Пани Катажина прослезилась, вытерла рукавом платья свой правый, еще кое-как видящий глаз и подвела итог:

— Пани актерка поет о любви! Каждое Божье утро — о любви, в этом обморочном, зачумленном Вильно, при этой ужасной разрухе!.. С ума можно сойти! Скажите, пани Геня, на кой черт нам сдалась эта испанская любовь? Сейчас, когда не хватает хлеба, света, когда без шастающих по спине мурашек по городу шага не ступишь…

— А я так и думала, что она поет о любви. По-моему, зря вы о ней так… Как раз сейчас, когда не хватает света и от страха мурашки бегают по спине, любовь нужна не меньше, чем электричество. Ведь она светит, греет и кормит, — сказала мама, и вдруг ей захотелось отблагодарить старуху за то, что та с такой терпеливостью слушала и отвечала на все вопросы. От рассказов пани Катажины, от ее неистовых заклинаний и всплесков что-то всегда прибавлялось и у пани Гени. Она и сама не могла взять в толк, что именно, но каждый раз в душу перетекала какая-то теплая, просветляющая печаль, воскресала надломленная тяготами и разочарованиями вера и понемногу умножалось знание о времени и о людях.

— Так что же вы меня так долго мучили? — пошутила старуха, и улыбка, как солнечный зайчик, скользнула по ее морщинистому, словно высеченному из камня лицу и тут же погасла.

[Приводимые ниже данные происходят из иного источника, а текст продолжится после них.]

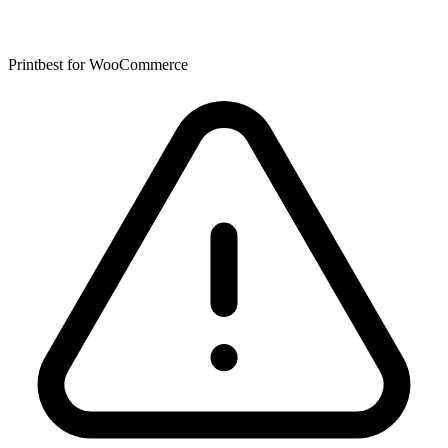
Printbest for WooCommerce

— Пани Катажина! Есть у нас один знакомый — Хаим Курляндчик. Слесарь. Мой муж, пан Соломон, работает рядом с ним на Троцкой. Если вы нам доверите ваш патефончик, мы отнесем его Хаиму в мастерскую. Может, он его починит. Тогда с вами снова будет ваш бог — Ян Кипура. И по утрам, как это и положено, в нашем дворе о любви запоют уже двое — мужчина и женщина.

— Спасибо, — сказала старая полька. — Но стоит ли возиться с такой рухлядью? Все равно все скоро придется выбросить на свалку вместе со мной.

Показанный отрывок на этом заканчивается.